Mount Pleasant -- A man who drove his SUV into two motorcycles that were stopped at a red light last week, killing both riders, will face no criminal charges and will be cited for a minor traffic offense.
Charles J. McDonald, 38, of Meggett, was driving the Ford Explorer that struck the motorcyclists shortly before 11:30 a.m. May 11 on U.S. Highway 17 at Anna Knapp Boulevard, according to police.
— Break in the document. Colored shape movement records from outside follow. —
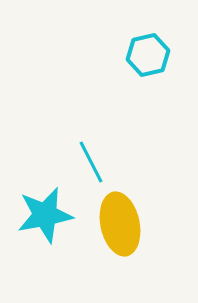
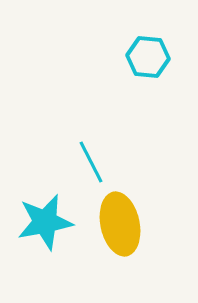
cyan hexagon: moved 2 px down; rotated 18 degrees clockwise
cyan star: moved 7 px down
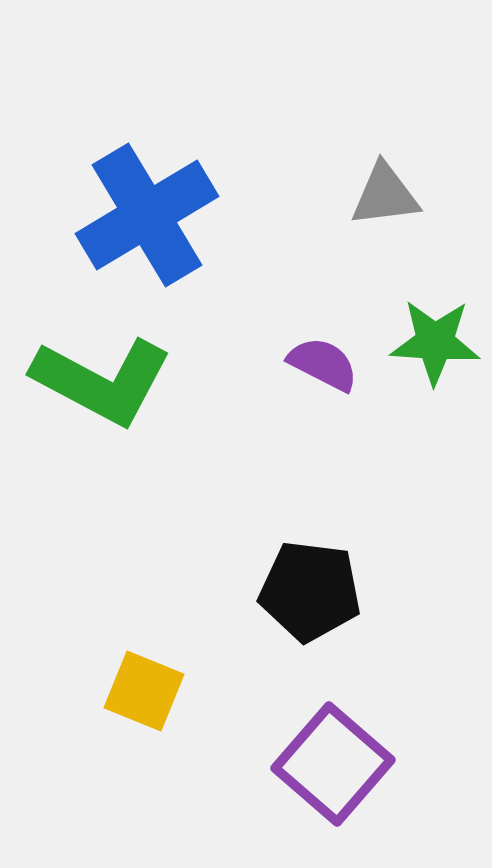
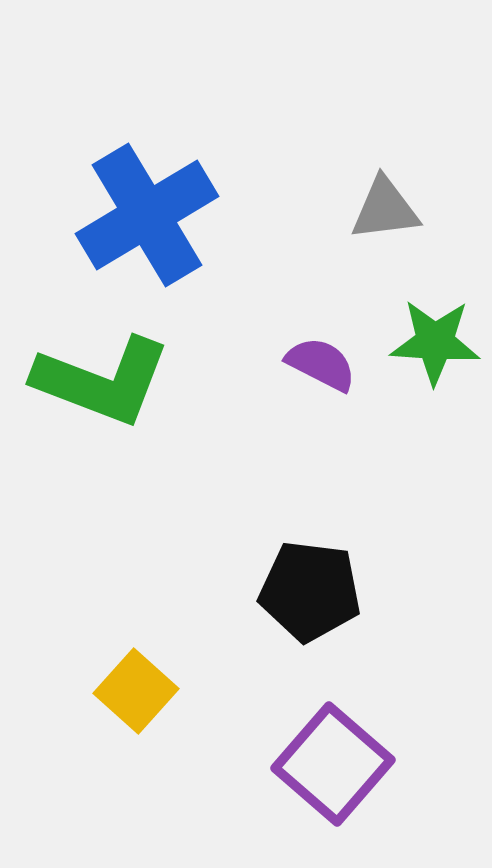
gray triangle: moved 14 px down
purple semicircle: moved 2 px left
green L-shape: rotated 7 degrees counterclockwise
yellow square: moved 8 px left; rotated 20 degrees clockwise
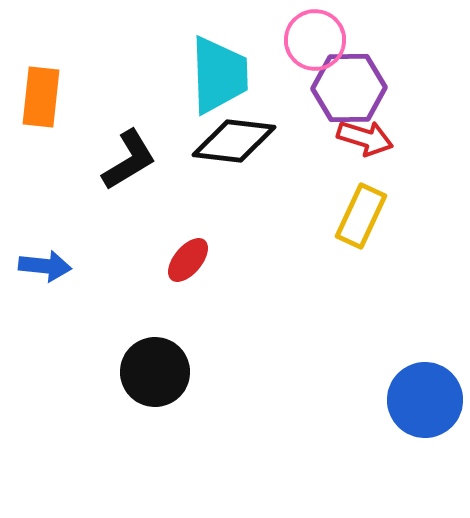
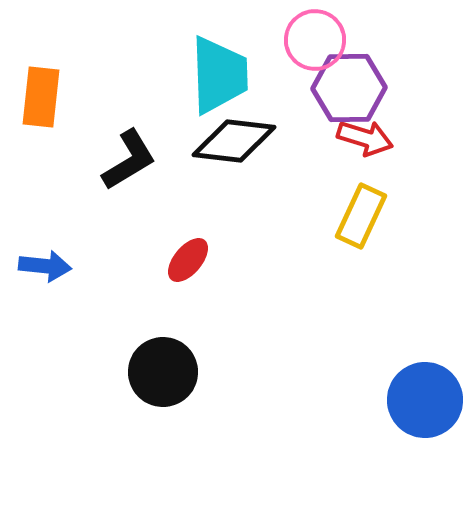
black circle: moved 8 px right
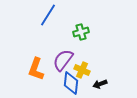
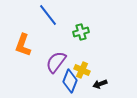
blue line: rotated 70 degrees counterclockwise
purple semicircle: moved 7 px left, 2 px down
orange L-shape: moved 13 px left, 24 px up
blue diamond: moved 1 px left, 2 px up; rotated 15 degrees clockwise
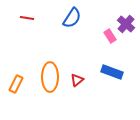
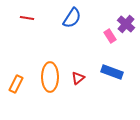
red triangle: moved 1 px right, 2 px up
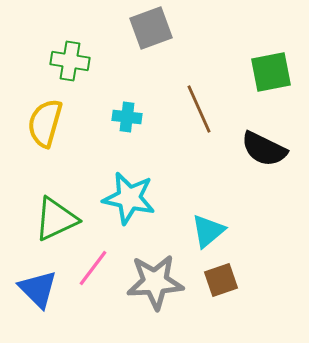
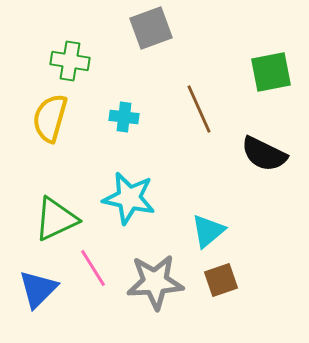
cyan cross: moved 3 px left
yellow semicircle: moved 5 px right, 5 px up
black semicircle: moved 5 px down
pink line: rotated 69 degrees counterclockwise
blue triangle: rotated 30 degrees clockwise
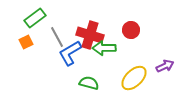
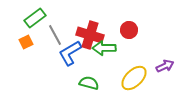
red circle: moved 2 px left
gray line: moved 2 px left, 2 px up
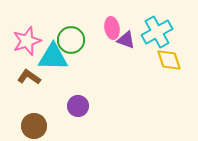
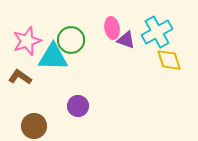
brown L-shape: moved 9 px left
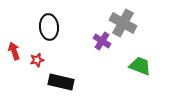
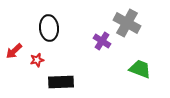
gray cross: moved 4 px right
black ellipse: moved 1 px down
red arrow: rotated 114 degrees counterclockwise
green trapezoid: moved 3 px down
black rectangle: rotated 15 degrees counterclockwise
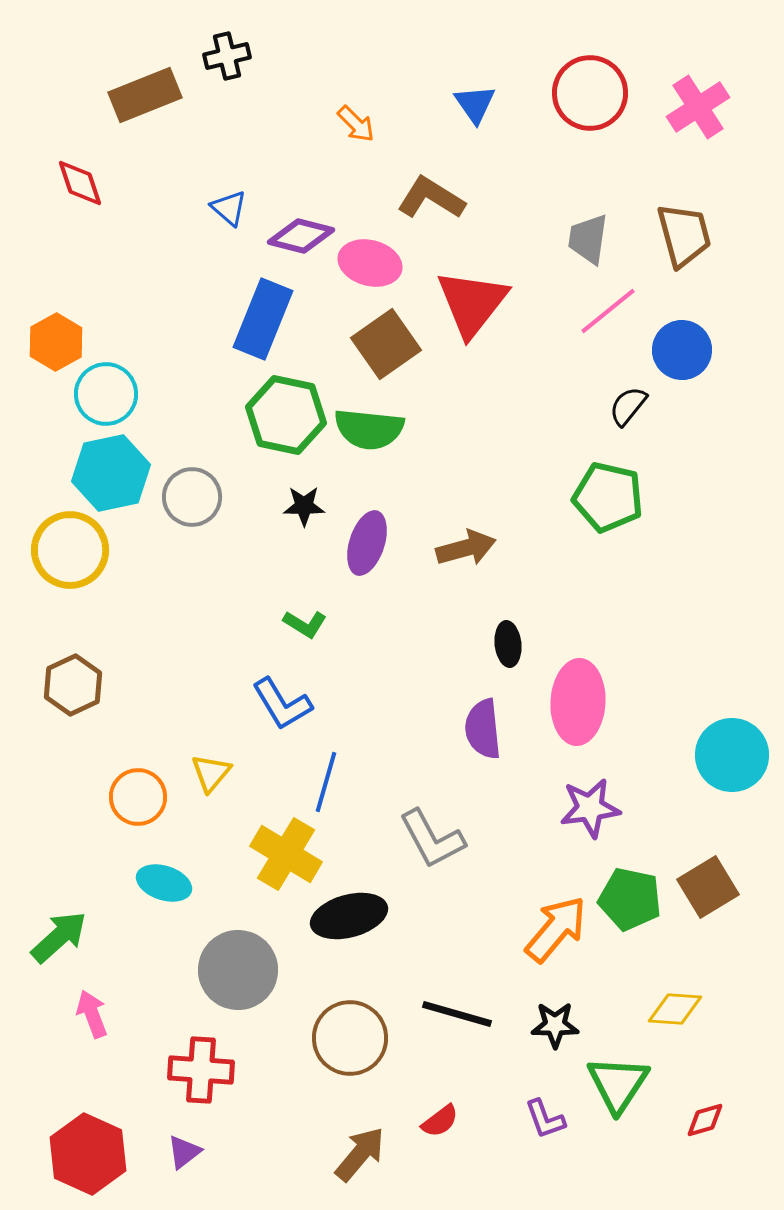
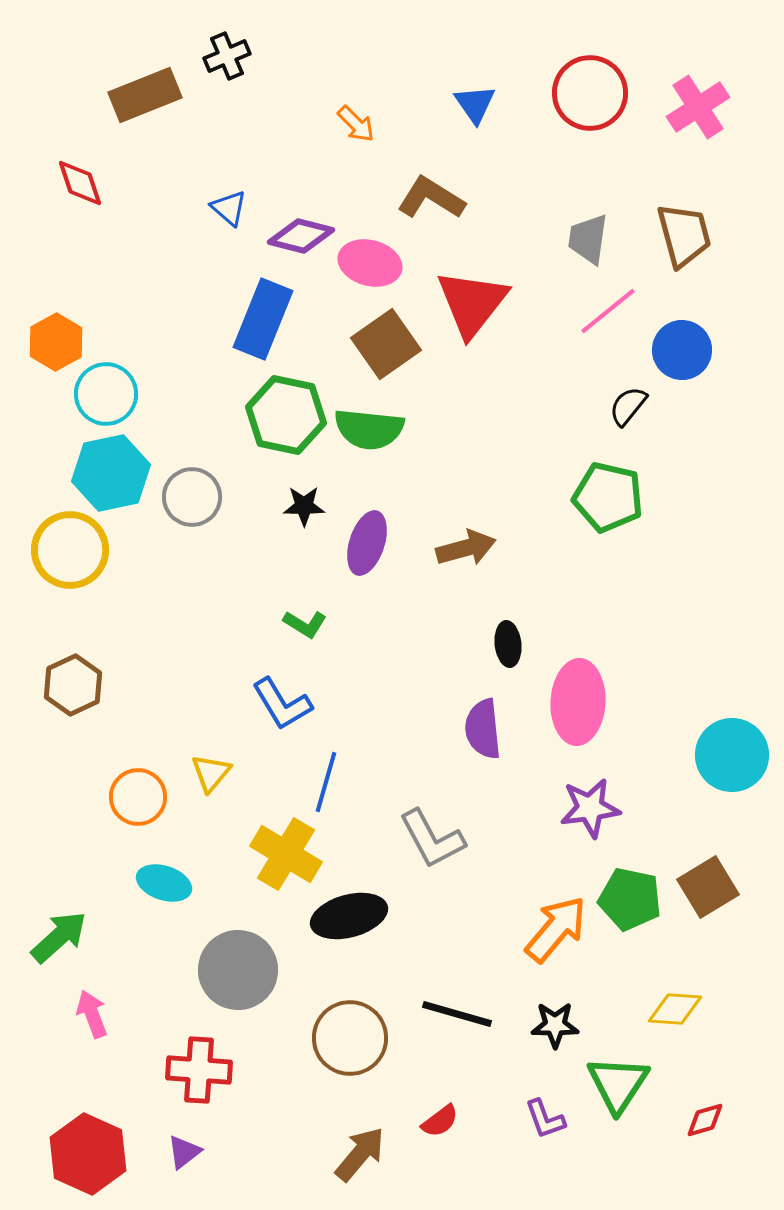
black cross at (227, 56): rotated 9 degrees counterclockwise
red cross at (201, 1070): moved 2 px left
Motorcyclists James Doucette, 80, of Port Charlotte, Fla., and James Hines, 50, of Yaphank, N.Y., died in the accident, and the driver of a car stopped in front of them, 73-year-old Mary Lucarelli of Mount Pleasant, was injured.
McDonald's vehicle struck the two motorcycles, then Lucarelli's truck, and her truck then struck the last vehicle in line at the traffic light, according to police statements and reports. A police report says McDonald was going the speed limit, 45 mph, when he struck the stopped vehicles, and lists "driving too fast for conditions" and "distraction/inattention" as contributing factors in the accident.
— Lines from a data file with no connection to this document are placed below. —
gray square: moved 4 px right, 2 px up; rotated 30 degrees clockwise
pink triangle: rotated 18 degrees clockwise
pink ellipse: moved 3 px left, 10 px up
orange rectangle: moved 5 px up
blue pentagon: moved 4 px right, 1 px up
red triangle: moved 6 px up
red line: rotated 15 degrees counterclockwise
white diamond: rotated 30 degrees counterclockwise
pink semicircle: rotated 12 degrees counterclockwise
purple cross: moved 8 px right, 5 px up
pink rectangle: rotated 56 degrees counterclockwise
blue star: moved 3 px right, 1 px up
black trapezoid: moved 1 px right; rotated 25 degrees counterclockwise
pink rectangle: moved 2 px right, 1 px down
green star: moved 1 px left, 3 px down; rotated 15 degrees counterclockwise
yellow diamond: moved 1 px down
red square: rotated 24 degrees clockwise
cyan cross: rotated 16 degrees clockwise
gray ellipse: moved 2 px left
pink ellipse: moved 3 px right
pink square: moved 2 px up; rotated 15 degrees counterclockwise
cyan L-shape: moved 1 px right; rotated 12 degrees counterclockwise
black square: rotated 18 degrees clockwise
The Mount Pleasant Police Department said the decision to file no criminal charges related to the two deaths came after a review with 9th Circuit Solicitor Scarlett Wilson's office. Wilson said Tuesday that she consulted with police officials at their request, but that the decision on charges was theirs.
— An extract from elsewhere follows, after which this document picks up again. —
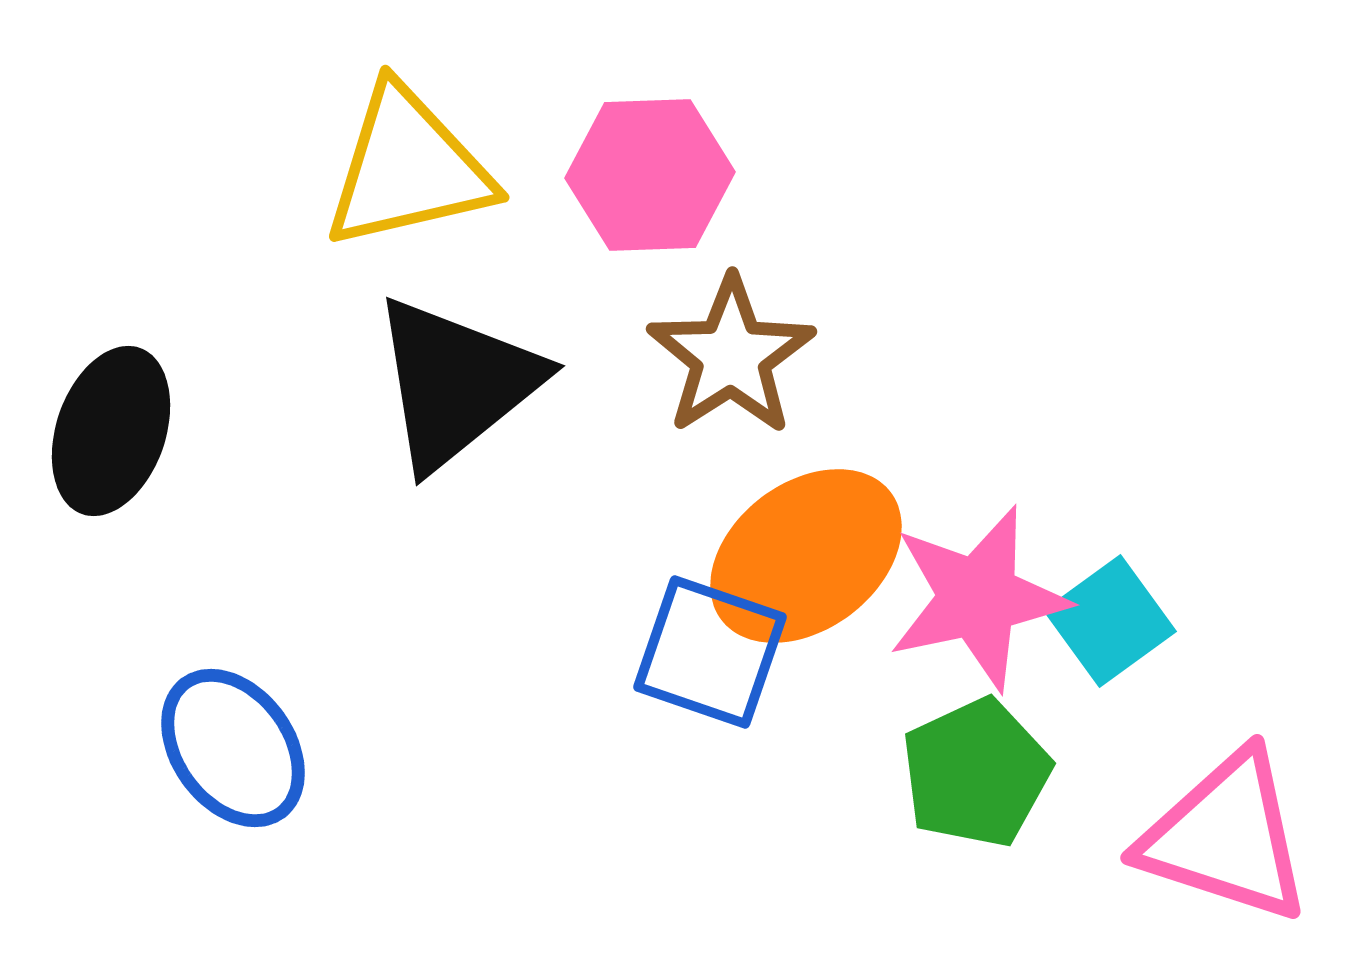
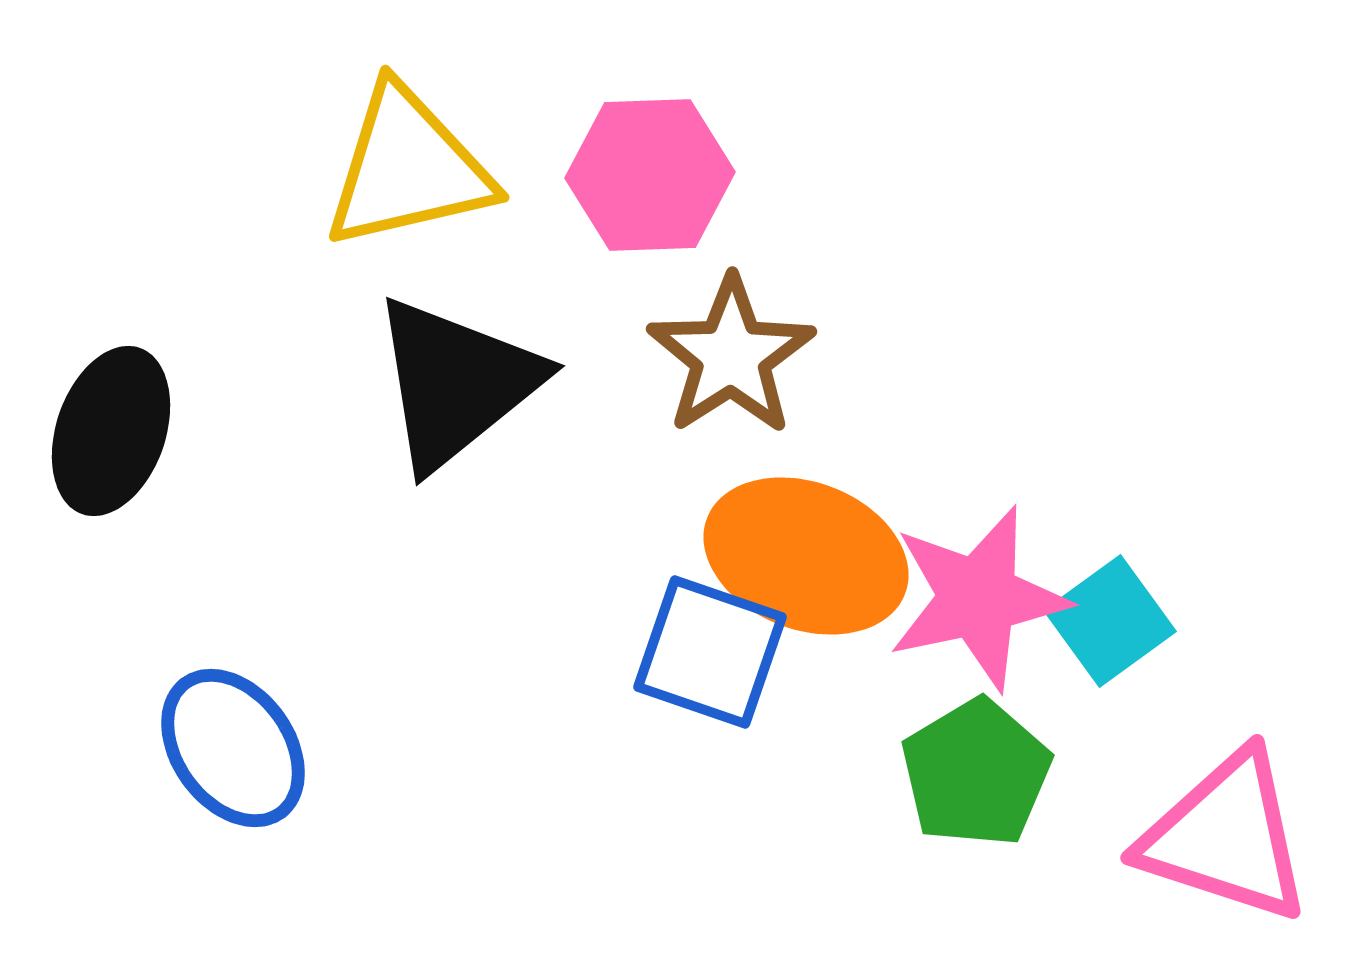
orange ellipse: rotated 58 degrees clockwise
green pentagon: rotated 6 degrees counterclockwise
Capt. Stan Gragg said police had no reason to believe alcohol or drugs were involved in the incident, and did not have cause to test McDonald. He also said there was no indication a cell phone was being used at the time of the wreck, but Gragg said he had no information as to why McDonald did not notice the motorcycles and cars stopped at the red light.
"It's sad, but accidents happen every day," said Lionel Lofton, McDonald's attorney. "He's very, very sorry that this happened."
"It was a terrible accident, but it was an accident," he said.
McDonald's treatment by police is similar to a number of other recent accidents involving motorcycles. In incidents this year in North Charleston, Ladson and Myrtle Beach, drivers were charged with failing to yield the right of way after collisions with motorcycles, two of which involved the death of the motorcyclist.
Such cases are treated quite differently if the driver was under the influence of alcohol or drugs, even if the outcomes are similar.
In a 2008 wreck in Mount Pleasant, also involving two motorcycles and a sport-utility vehicle on U.S. 17, one man was killed and another injured after their bikes were struck from behind just after the red light they were stopped at had changed to green.
The driver of the SUV, Mallory Hood, now 22, was sentenced last month to 18 years in prison after pleading guilty to felony DUI involving a fatality.
The traffic charge McDonald will face, traveling too fast for conditions, carries a fine and points against a driver's license. Lofton said he expects McDonald will pay the fine rather than fight the ticket.
Lofton said he expects civil litigation against McDonald could follow.
Mount Pleasant police Capt. Carl Ritchie said previously that the motorcyclists struck by McDonald were in the Myrtle Beach area for Bike Week and had decided to come to Charleston for the day.